____ Provided data

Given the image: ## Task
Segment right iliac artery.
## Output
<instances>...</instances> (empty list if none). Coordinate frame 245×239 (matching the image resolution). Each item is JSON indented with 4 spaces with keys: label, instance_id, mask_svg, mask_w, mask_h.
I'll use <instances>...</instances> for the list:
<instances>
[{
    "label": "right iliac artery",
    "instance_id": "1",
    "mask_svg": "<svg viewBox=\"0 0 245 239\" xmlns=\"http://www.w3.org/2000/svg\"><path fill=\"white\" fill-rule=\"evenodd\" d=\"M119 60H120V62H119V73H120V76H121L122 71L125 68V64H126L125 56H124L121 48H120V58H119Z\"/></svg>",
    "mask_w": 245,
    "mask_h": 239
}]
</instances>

________

→ Task to complete
Extract the full listing above without alteration.

→ Reply
Given the image: ## Task
Segment right iliac artery.
## Output
<instances>...</instances> (empty list if none). Coordinate frame 245×239 (matching the image resolution). Each item is JSON indented with 4 spaces with keys: label, instance_id, mask_svg, mask_w, mask_h.
I'll use <instances>...</instances> for the list:
<instances>
[{
    "label": "right iliac artery",
    "instance_id": "1",
    "mask_svg": "<svg viewBox=\"0 0 245 239\" xmlns=\"http://www.w3.org/2000/svg\"><path fill=\"white\" fill-rule=\"evenodd\" d=\"M119 60H120V62H119V73H120V76H121L122 71L125 68V64H126L125 56H124L121 48H120V58H119Z\"/></svg>",
    "mask_w": 245,
    "mask_h": 239
}]
</instances>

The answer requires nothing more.